When you print the records below, keep every word exact and leave out the images.

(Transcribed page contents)
>>>

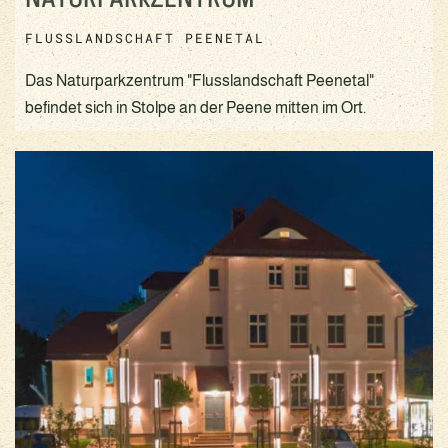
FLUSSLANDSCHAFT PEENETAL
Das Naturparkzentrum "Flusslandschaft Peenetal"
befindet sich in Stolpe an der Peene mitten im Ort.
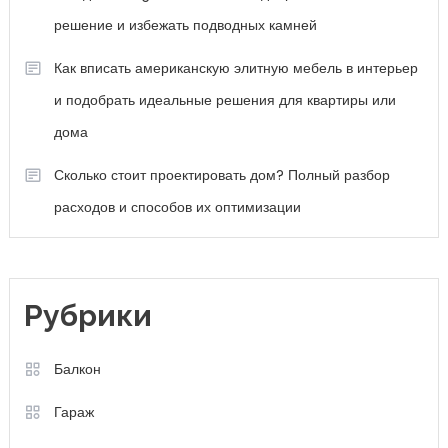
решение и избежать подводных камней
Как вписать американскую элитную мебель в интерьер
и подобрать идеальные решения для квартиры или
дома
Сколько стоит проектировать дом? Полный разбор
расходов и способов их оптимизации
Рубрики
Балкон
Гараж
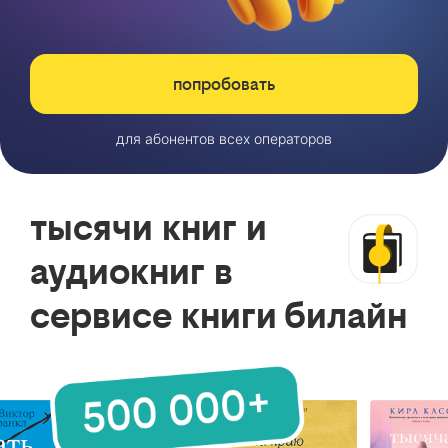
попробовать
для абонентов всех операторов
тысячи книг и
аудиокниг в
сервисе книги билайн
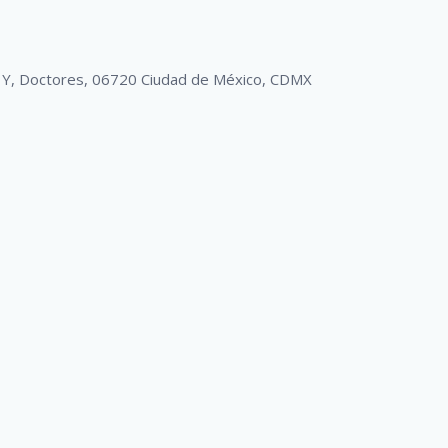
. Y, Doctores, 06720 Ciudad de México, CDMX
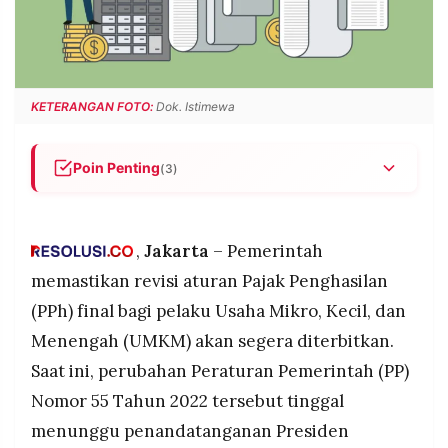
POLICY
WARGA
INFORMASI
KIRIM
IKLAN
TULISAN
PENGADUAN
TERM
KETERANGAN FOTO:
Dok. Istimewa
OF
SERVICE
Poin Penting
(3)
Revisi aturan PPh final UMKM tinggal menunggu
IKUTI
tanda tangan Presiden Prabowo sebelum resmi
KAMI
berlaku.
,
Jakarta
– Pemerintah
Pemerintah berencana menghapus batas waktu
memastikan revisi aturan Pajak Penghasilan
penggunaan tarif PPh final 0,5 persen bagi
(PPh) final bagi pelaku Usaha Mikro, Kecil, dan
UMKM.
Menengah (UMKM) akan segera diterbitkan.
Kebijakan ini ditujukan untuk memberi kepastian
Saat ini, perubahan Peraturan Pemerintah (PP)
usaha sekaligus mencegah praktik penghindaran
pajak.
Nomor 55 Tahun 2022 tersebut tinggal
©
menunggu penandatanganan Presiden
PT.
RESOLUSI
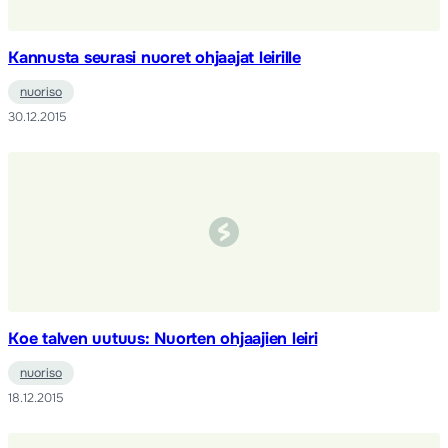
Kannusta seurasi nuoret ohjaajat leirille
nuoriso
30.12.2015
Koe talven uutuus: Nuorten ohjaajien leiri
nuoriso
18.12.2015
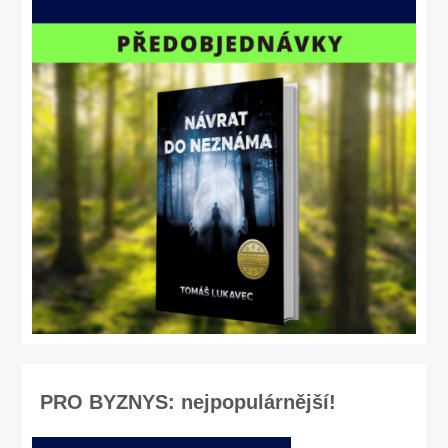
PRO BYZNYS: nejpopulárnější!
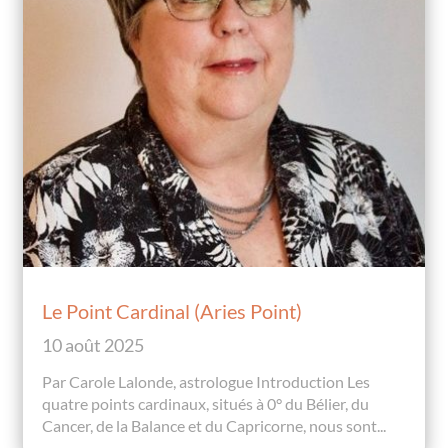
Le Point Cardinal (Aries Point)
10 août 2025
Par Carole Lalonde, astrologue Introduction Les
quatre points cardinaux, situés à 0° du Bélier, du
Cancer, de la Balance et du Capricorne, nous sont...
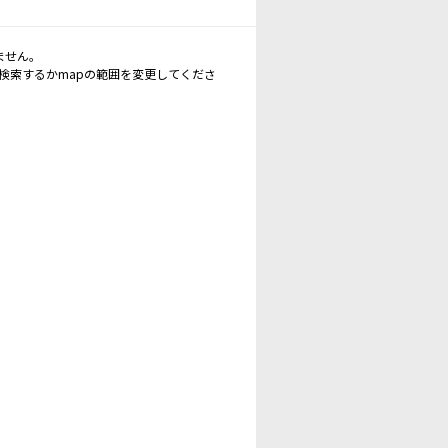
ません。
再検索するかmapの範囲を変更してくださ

<<<

# THE COMPLETED TASK:
FLUSSLANDSCHAFT PEENETAL
Das Naturparkzentrum "Flusslandschaft Peenetal"
befindet sich in Stolpe an der Peene mitten im Ort.
решение и избежать подводных камней
Как вписать американскую элитную мебель в интерьер
и подобрать идеальные решения для квартиры или
дома
Сколько стоит проектировать дом? Полный разбор
расходов и способов их оптимизации
Рубрики
Балкон
Гараж
попробовать
для абонентов всех операторов
тысячи книг и
аудиокниг в
сервисе книги билайн
. Y, Doctores, 06720 Ciudad de México, CDMX
POLICY
WARGA
INFORMASI
KIRIM
IKLAN
TULISAN
PENGADUAN
TERM
KETERANGAN FOTO:
Dok. Istimewa
OF
SERVICE
Poin Penting
(3)
Revisi aturan PPh final UMKM tinggal menunggu
IKUTI
tanda tangan Presiden Prabowo sebelum resmi
KAMI
berlaku.
,
Jakarta
– Pemerintah
Pemerintah berencana menghapus batas waktu
memastikan revisi aturan Pajak Penghasilan
penggunaan tarif PPh final 0,5 persen bagi
(PPh) final bagi pelaku Usaha Mikro, Kecil, dan
UMKM.
Menengah (UMKM) akan segera diterbitkan.
Kebijakan ini ditujukan untuk memberi kepastian
Saat ini, perubahan Peraturan Pemerintah (PP)
usaha sekaligus mencegah praktik penghindaran
pajak.
Nomor 55 Tahun 2022 tersebut tinggal
©
menunggu penandatanganan Presiden
PT.
RESOLUSI
Kannusta seurasi nuoret ohjaajat leirille
nuoriso
30.12.2015
Koe talven uutuus: Nuorten ohjaajien leiri
nuoriso
18.12.2015
PRO BYZNYS: nejpopulárnější!
Le Point Cardinal (Aries Point)
10 août 2025
Par Carole Lalonde, astrologue Introduction Les
quatre points cardinaux, situés à 0° du Bélier, du
Cancer, de la Balance et du Capricorne, nous sont...
ません。
再検索するかmapの範囲を変更してくださ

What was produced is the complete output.